Picture it: your business started out as a solo effort, and slowly but surely has organically grown into a small (but awesome!) team. You’ve always shied away from putting boring, serious policies in to place, cos it’s just not how you roll.

But what happens when that business grows to a team of 10, plus a few contractors here and there? What do you do when one of those team members acts up? How do you make sure everyone’s expectations are aligned with yours? You can use well-defined policies and procedures to guide operations without constantly having to get involved. Like a street map for your team to follow, without you having to stand at the front waving an umbrella.

And it’s not just one-sided either.

Our greatest asset is our team. Digital Noir would be nothing without the people that make up the business. We want to have policies in place to ensure that everyone gets treated fairly, by the business, and by their teammates. Everyone needs to be accountable, even the boss. It also serves as a guiding light for new additions to the team, to help them to understand our values, and the emphasis we place on giving a damn!
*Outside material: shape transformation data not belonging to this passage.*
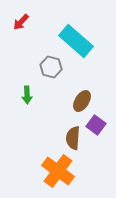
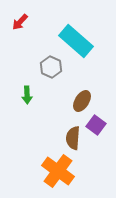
red arrow: moved 1 px left
gray hexagon: rotated 10 degrees clockwise
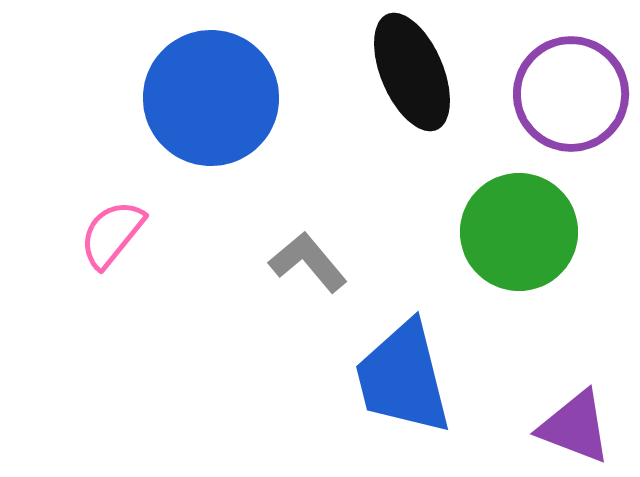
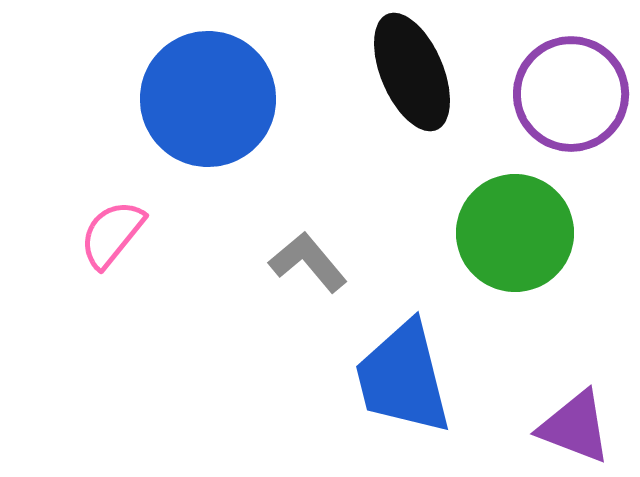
blue circle: moved 3 px left, 1 px down
green circle: moved 4 px left, 1 px down
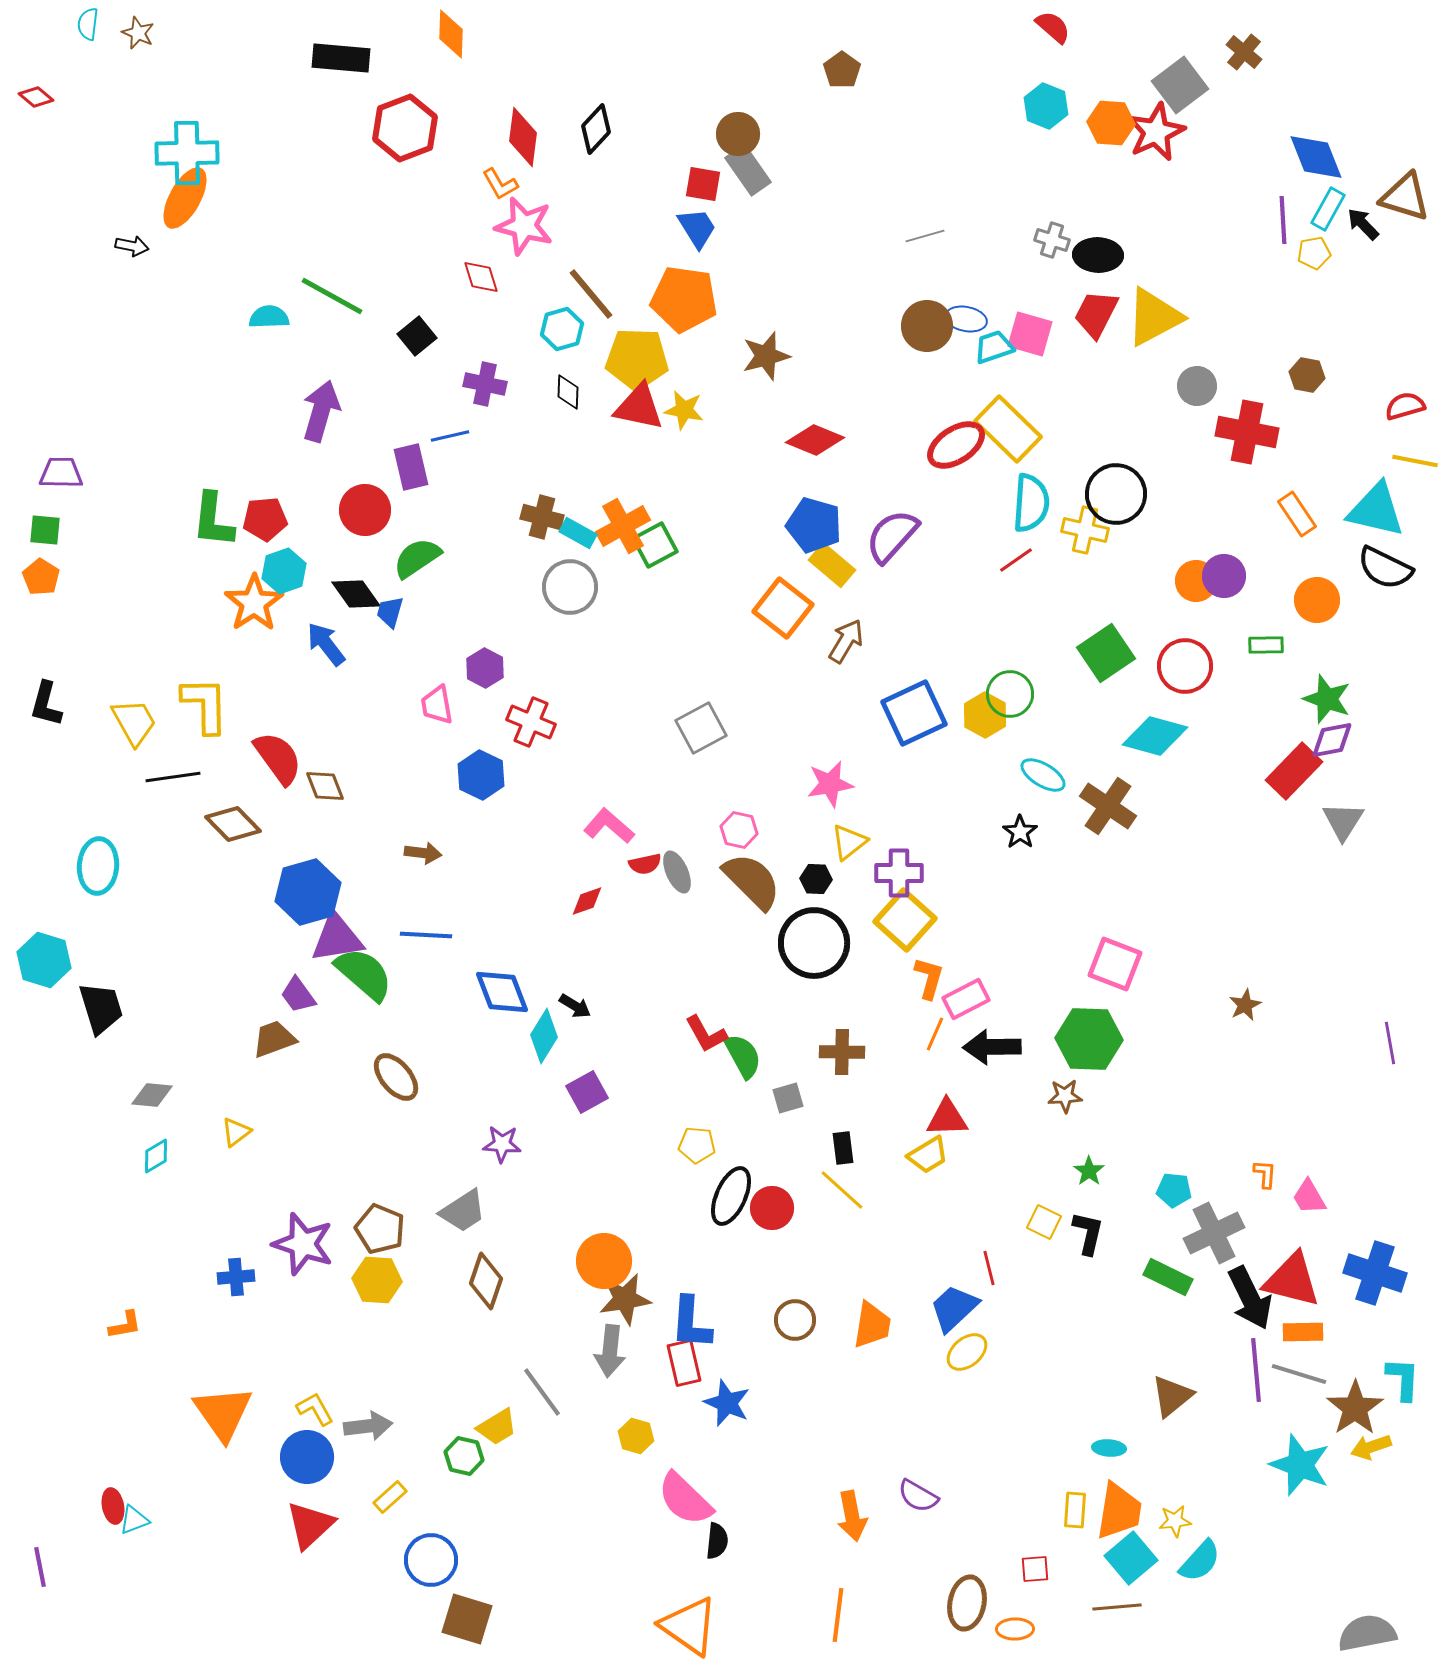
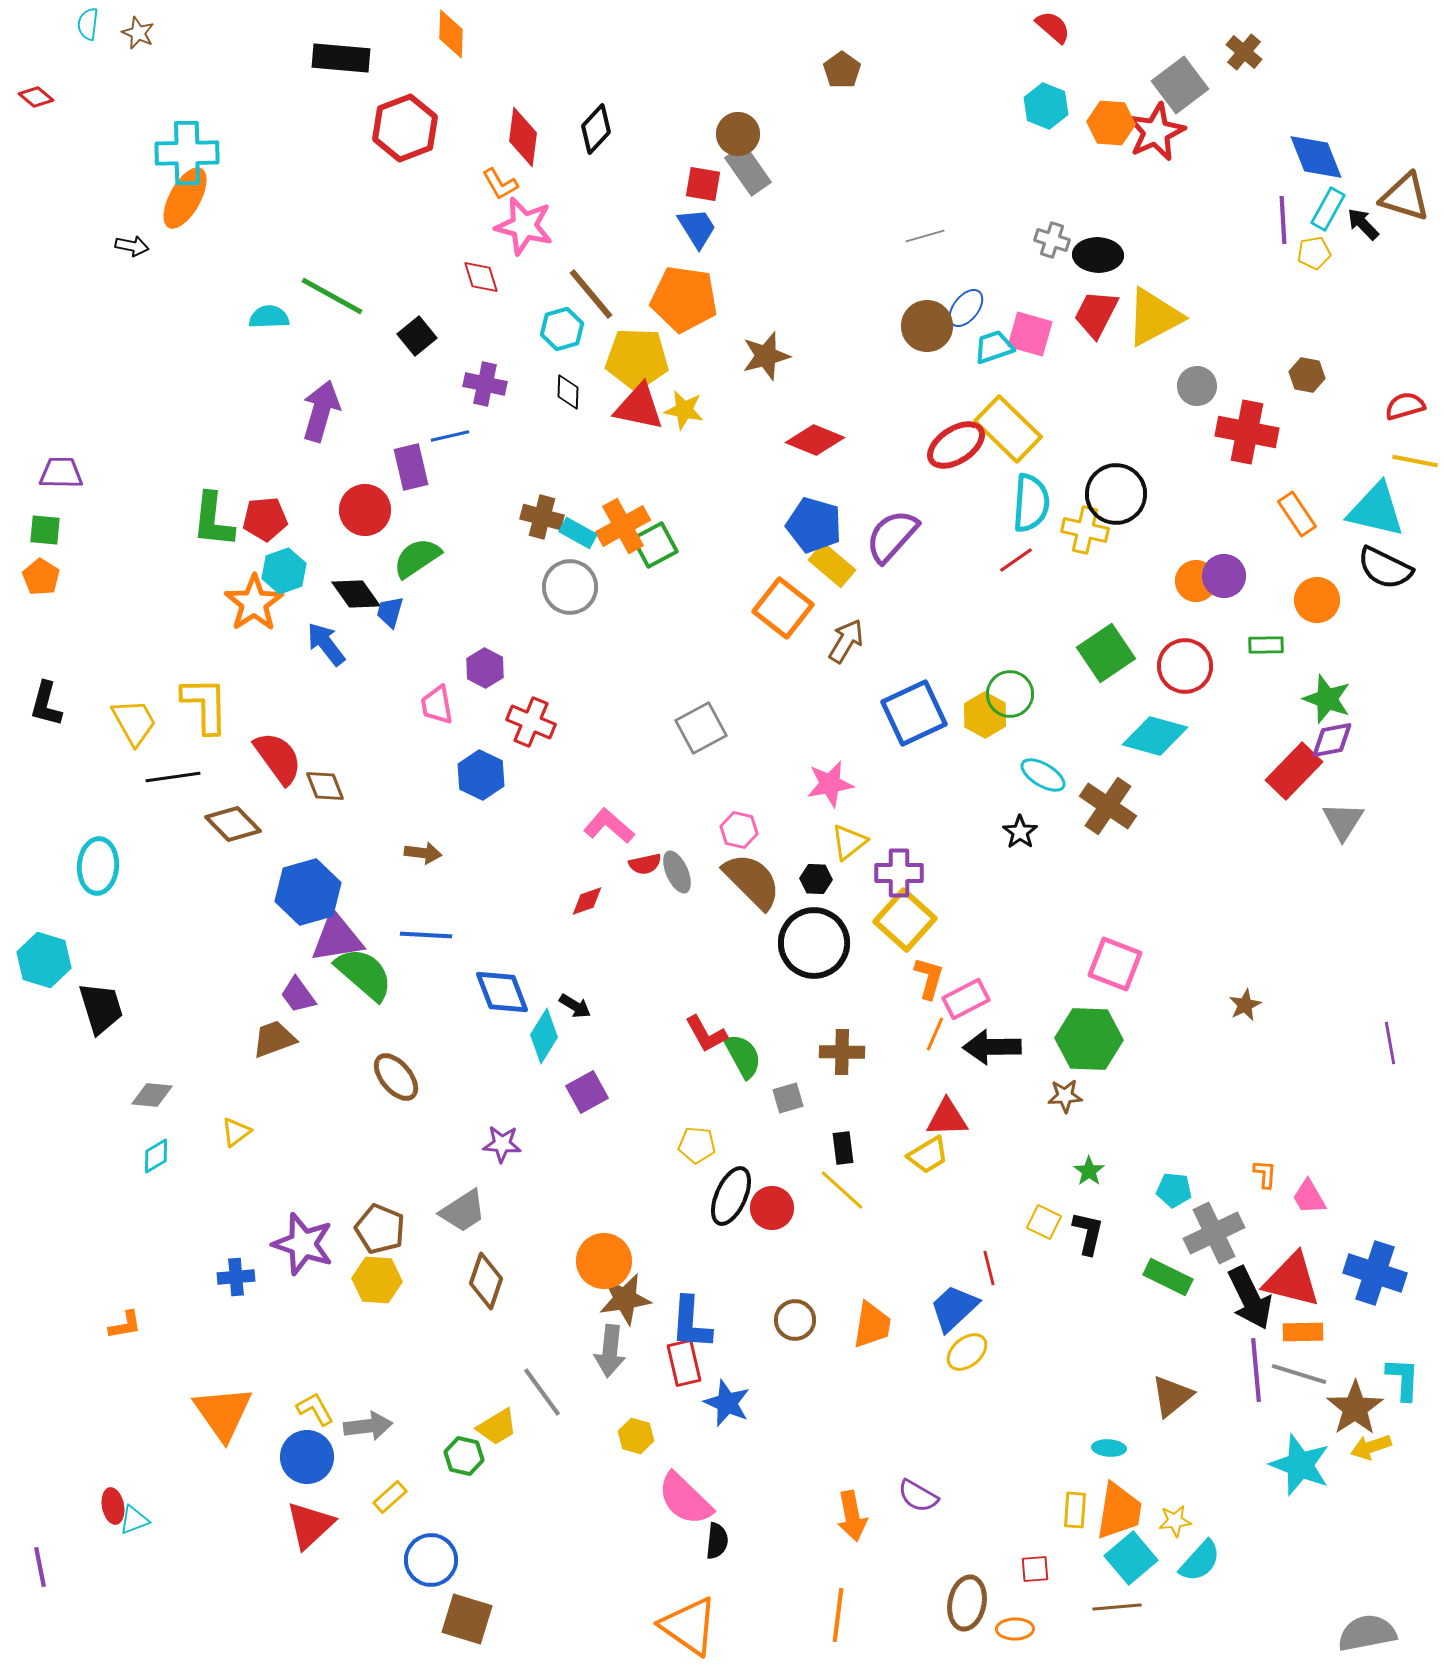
blue ellipse at (966, 319): moved 11 px up; rotated 63 degrees counterclockwise
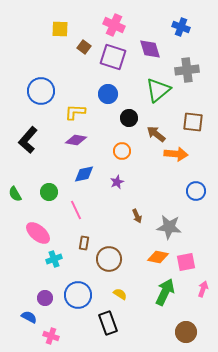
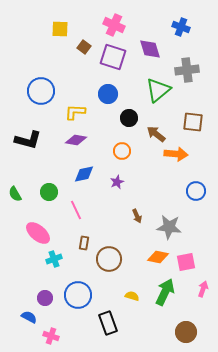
black L-shape at (28, 140): rotated 116 degrees counterclockwise
yellow semicircle at (120, 294): moved 12 px right, 2 px down; rotated 16 degrees counterclockwise
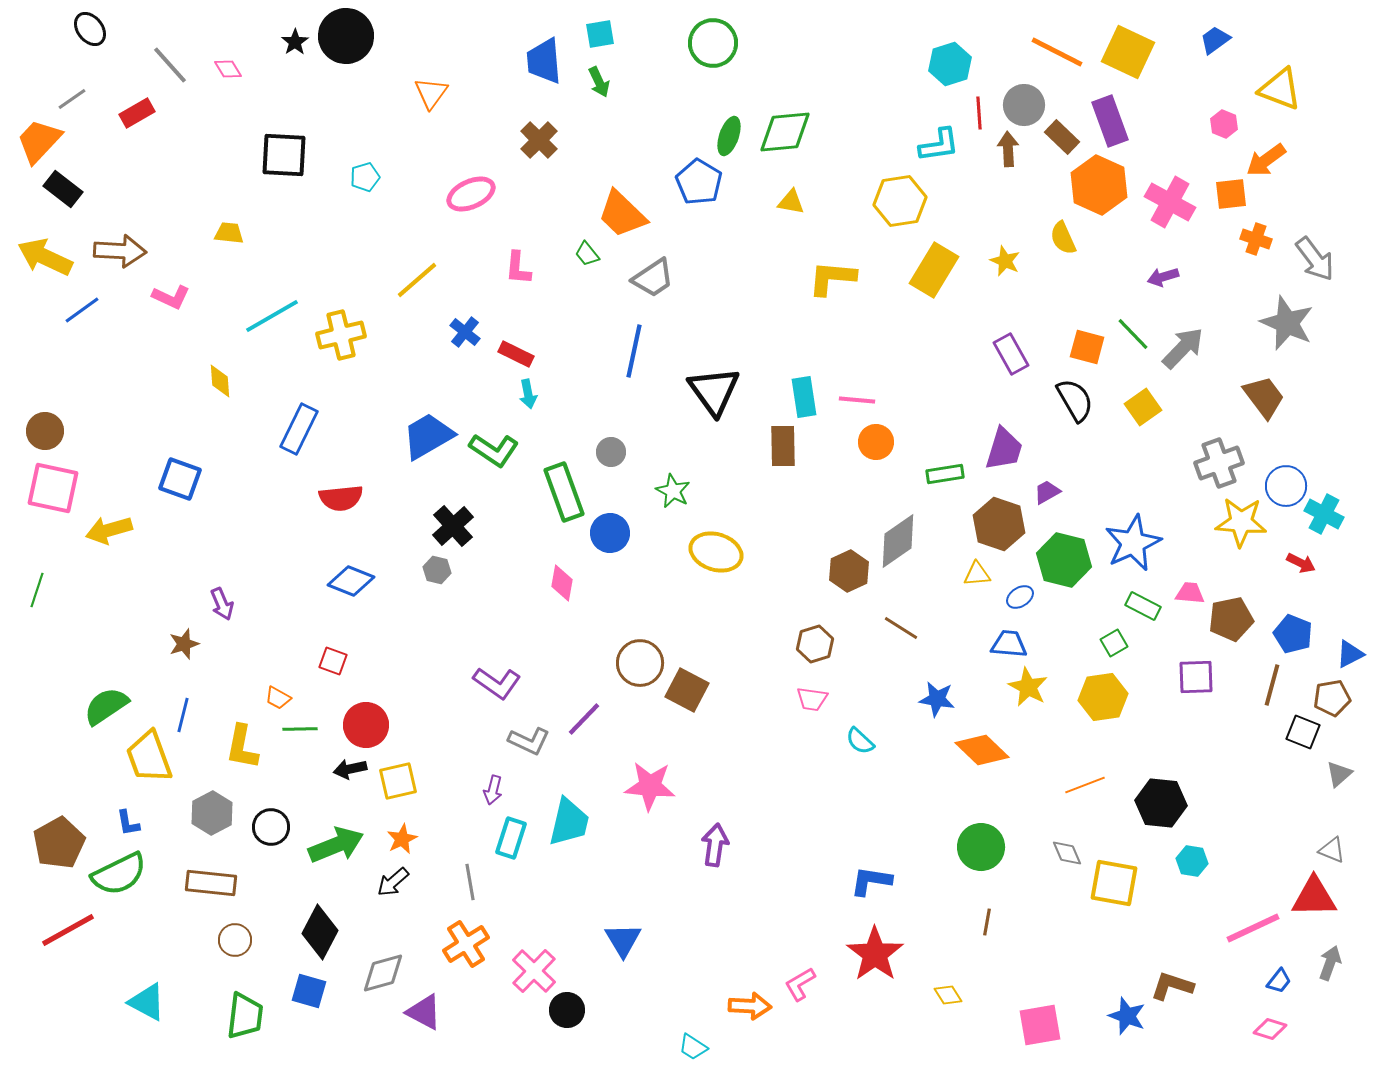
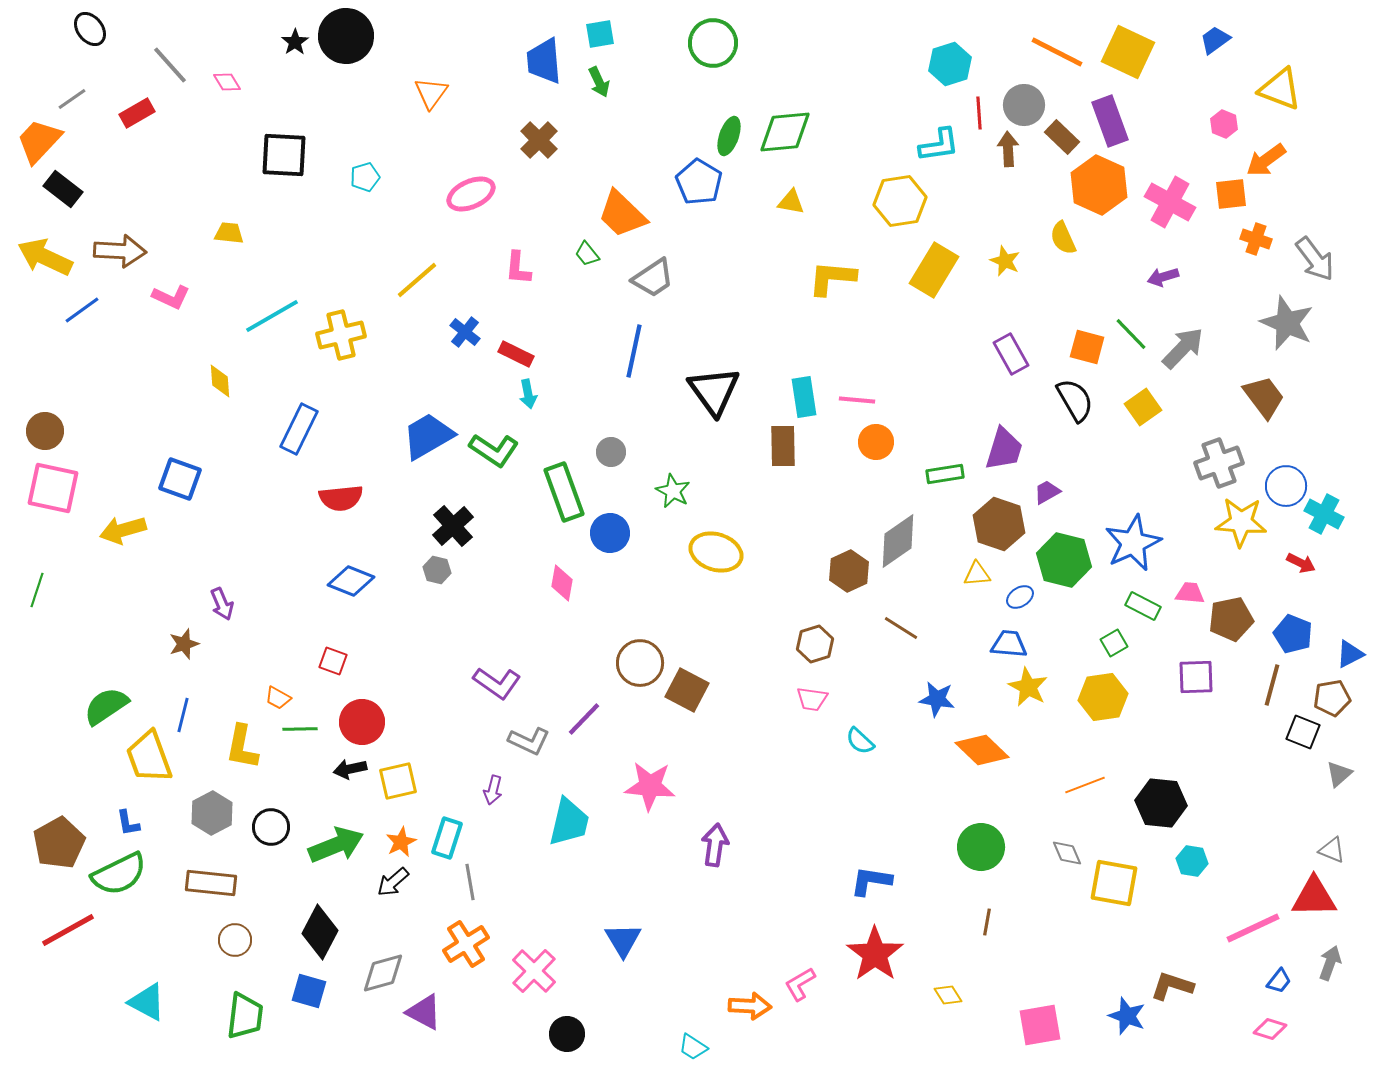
pink diamond at (228, 69): moved 1 px left, 13 px down
green line at (1133, 334): moved 2 px left
yellow arrow at (109, 530): moved 14 px right
red circle at (366, 725): moved 4 px left, 3 px up
cyan rectangle at (511, 838): moved 64 px left
orange star at (402, 839): moved 1 px left, 3 px down
black circle at (567, 1010): moved 24 px down
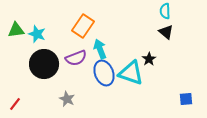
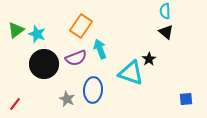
orange rectangle: moved 2 px left
green triangle: rotated 30 degrees counterclockwise
blue ellipse: moved 11 px left, 17 px down; rotated 25 degrees clockwise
The DN crew is small and close-knit. It is absolutely necessary for everyone to support each other to achieve both individual and team success. In doing this, we look to everyone to think and act in a way that respects and upholds our values.

To add structure to the things that we were already doing, we recently implemented a ‘Team Handbook’ for everyone here. It includes a bunch of procedural stuff, but also our DN manifesto: how we expect everyone to approach their work, and the people they work with. We don’t like to think of it as a series of regulations that have to be strictly adhered to. What we are saying, though, is: “This is how we want to do business. If you’re not on board with this, maybe DN isn’t the place for you.”

Our handbook gives us a direction. It’s a resource to refer to in times of indecision and can help define our actions in pursuit of both our personal and team goals.

Yep, some of it is boring. Leave procedures. A health and safety policy. Hardly the stuff you wake up having dreamt that you will one day write. Ours isn’t a formal document though. It laughs at itself, and as such is a true reflection of Digital Noir.

Company policies don’t need to be hard or time-consuming to write. There is a stack of generic policies available online, and the specifics of what you need to include will vary according to your industry, company size etc. You might want to include the following as standard:

  • Purpose or Mission Statement
  • Anti-discrimination and harassment policies
  • Code of conduct
  • Health and Safety policy

But there is essentially no end to what you can include. Get creative!

Tips from our recent experience!:

  • Brainstorm the main reasons for doing this exercise: use that as your starting point
  • Only include things that are relevant to your situation
  • If it’s not ready to be written in stone, leave it out – anything you write can be revised at a later date
  • Make sure management is involved from the start
  • Get team buy-in, it’ll make compliance a hell of a lot easier
  • Reflect your culture in your writing style
  • Write in a way everyone can understand: corporate speak and legal terminology isn’t for everyone

You might instinctively reject the idea of rules and guidelines because you have an ‘informal’ work culture. We have both, because we think our culture is worth preserving.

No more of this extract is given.